REPUBLIKA.CO.ID, JAKARTA -- Nilai tukar rupiah yang ditransaksikan antarbank di Jakarta, Jumat (2/3), bergerak melemah sebesar lima poin menjadi Rp 13.746 dibanding posisi sebelumnya Rp 13.741 per dolar AS. Analis Binaartha Sekuritas Reza Priyambada mengatakan bahwa meningkatnya permintaan terhadap aset berdenominasi dolar AS membuat pergerakan mata uang itu melanjutkan apresiasi terhadap mayoritas mata uang dunia di pasar spot valas.
"Ekspektasi kenaikan suku bunga The Fed menjadi salah satu faktor yang memicu permintaan dolar AS," katanya, Jumat (2/3).

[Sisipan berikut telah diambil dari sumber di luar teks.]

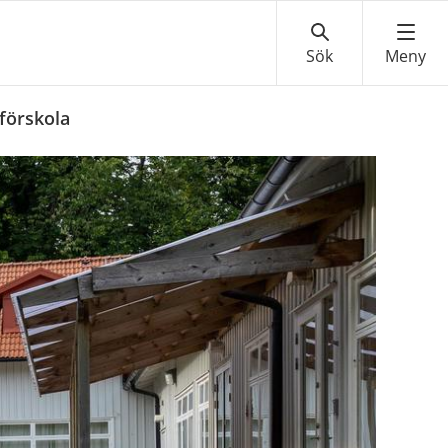
 förskola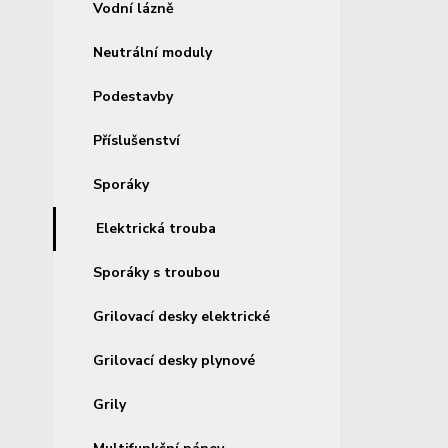
Vodní lázně
Neutrální moduly
Podestavby
Příslušenství
Sporáky
Elektrická trouba
Sporáky s troubou
Grilovací desky elektrické
Grilovací desky plynové
Grily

Kendati demikian, menurut dia, apresiasi dolar AS terhadap rupiah relatif terbatas seiring dengan masih adanya sentimen positif dari dalam negeri, yakni laju inflasi yang masih terjaga. Badan Pusat Statistik (BPS) mencatat inflasi pada bulan Februari 2018 sebesar 0,17 persen sehingga inflasi tahun kalender mencapai 0,79 persen dan inflasi tahun ke tahun (year on year) mencapai 3,18 persen.

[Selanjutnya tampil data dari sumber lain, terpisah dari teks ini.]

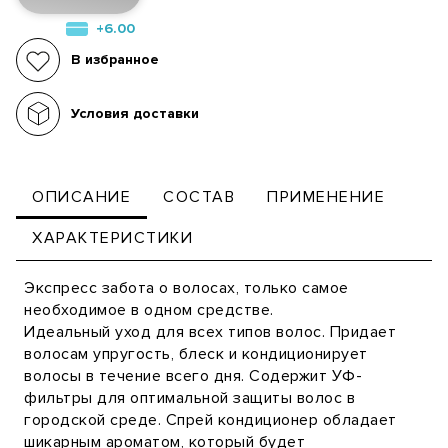
+6.00
В избранное
Условия доставки
ОПИСАНИЕ
СОСТАВ
ПРИМЕНЕНИЕ
ХАРАКТЕРИСТИКИ
Экспресс забота о волосах, только самое
необходимое в одном средстве.
Идеальный уход для всех типов волос. Придает
волосам упругость, блеск и кондиционирует
волосы в течение всего дня. Содержит УФ-
фильтры для оптимальной защиты волос в
городской среде. Спрей кондиционер обладает
шикарным ароматом, который будет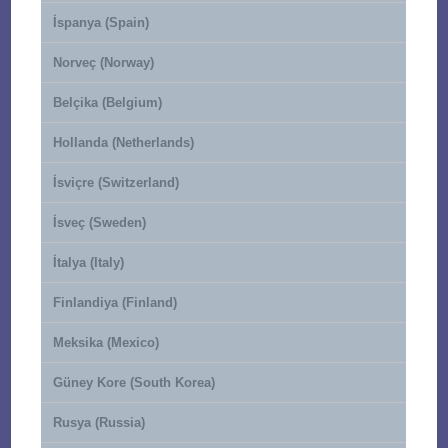
İspanya (Spain)
Norveç (Norway)
Belçika (Belgium)
Hollanda (Netherlands)
İsviçre (Switzerland)
İsveç (Sweden)
İtalya (Italy)
Finlandiya (Finland)
Meksika (Mexico)
Güney Kore (South Korea)
Rusya (Russia)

"Inflasi yang terjaga memberi harapan pertumbuhan ekonomi nasional tumbuh berkelanjutan," katanya.
Ekonom Samuel sekuritas Ahmad Mikail memperkirakan nilai tukar rupiah masih memiliki peluang menguat setelah Presiden AS Donald Trump menaikkan tarif terhadap impor aluminium dan baja. "Kenaikan tarif itu diperkirakan dapat memicu perang dagang, terutama dengan Tiongkok. Kondisi itu dapat menekan pertumbuhan ekonomi AS," katanya.